Hier en tout début de soirée (18h30) s'ouvraient au Musée des beaux-arts les «Journées Schumann» organisées autour du bicentenaire de la naissance du grand compositeur romantique allemand.

La programmation comprend cinq concerts dont un de piano seul qui, inaugurant la série, était donné par Mathieu Gaudet devant une salle comble: 300 personnes.

Un feuillet glissé dans la brochure me cite comme ayant fait de grands éloges du disque Rachmaninov de M. Gaudet. Je reconnais ce que j'ai écrit. Mais Rachmaninov n'est pas Schumann et un disque n'est pas un récital. L'expérience d'hier l'a confirmé.

Le même feuillet nous apprend que M. Gaudet étudie la médecine et qu'il est -et je cite- «engagé dans la coopération internationale, la justice sociale et les causes environnementales». Toutes ces activités lui valent notre plus entière admiration. Mais elles nous inquiètent aussi. Laissent-elles à l'intéressé le temps voulu pour travailler son piano?
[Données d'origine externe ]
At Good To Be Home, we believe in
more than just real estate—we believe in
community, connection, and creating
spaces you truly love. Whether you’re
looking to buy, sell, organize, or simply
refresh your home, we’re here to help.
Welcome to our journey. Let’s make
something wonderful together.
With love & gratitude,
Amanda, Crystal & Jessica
Question peut-être indiscrète mais inspirée par les exécutions plutôt quelconques que M. Gaudet nous a servies de Kreisleriana et de la Fantaisie op. 17.
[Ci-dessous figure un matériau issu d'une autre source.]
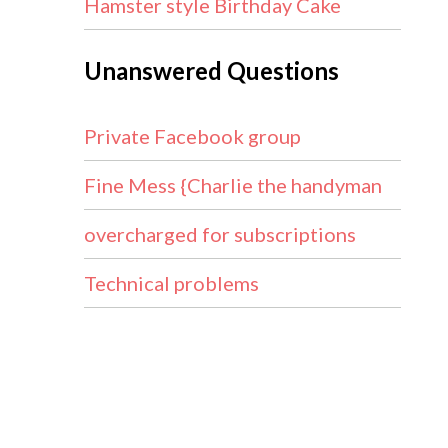
Hamster style Birthday Cake
Unanswered Questions
Private Facebook group
Fine Mess {Charlie the handyman
overcharged for subscriptions
Technical problems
Huit pièces contrastantes s'enchaînent pour former cette étrange Kreisleriana que Schumann lui-même qualifia ainsi: «Musique bizarre, musique folle.» Le climat alterne ici entre une agitation extrême et une rêverie quelque peu malsaine. M. Gaudet ne transmet que la moitié de l'une et de l'autre, il ne fait qu'entrouvrir le rideau.
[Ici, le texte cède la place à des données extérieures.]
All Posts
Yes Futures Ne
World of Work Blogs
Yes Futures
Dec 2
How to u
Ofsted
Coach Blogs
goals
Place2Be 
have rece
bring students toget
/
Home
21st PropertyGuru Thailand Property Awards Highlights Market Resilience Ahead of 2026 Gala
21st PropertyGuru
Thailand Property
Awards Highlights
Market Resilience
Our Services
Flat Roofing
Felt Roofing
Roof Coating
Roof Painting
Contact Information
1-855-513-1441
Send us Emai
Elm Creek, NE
Peut-être indisposé par le piano trop neuf, les bruits de la salle, que sais-je encore, il commet assez d'erreurs pour qu'on le mentionne et en commettra davantage dans la grande Fantaisie op. 17 en trois mouvements, cette oeuvre que je vénère et que je vois tout à coup réduite en cendres. Pensée, émotion, éloquence, architecture: il ne reste rien.

Qui connaît et aime Schumann ne peut absolument pas accepter ce qu'il a entendu hier. Il y eut pourtant ovation, debout, et rappel. Sans daigner l'identifier, M. Gaudet joua l'une des variations dites «posthumes» que Schumann élimina de ses Études symphoniques.

Une précision, en passant: ce n'est pas la première fois que des «Journées Schumann» sont organisées à Montréal. En 2006, la Chapelle historique du Bon-Pasteur avait présenté une série de quatre concerts (musique de chambre et piano) sur le même thème.***

MATHIEU GAUDET, pianiste. Hier soir, auditorium Maxwell-Cummings du Musée des beaux-arts.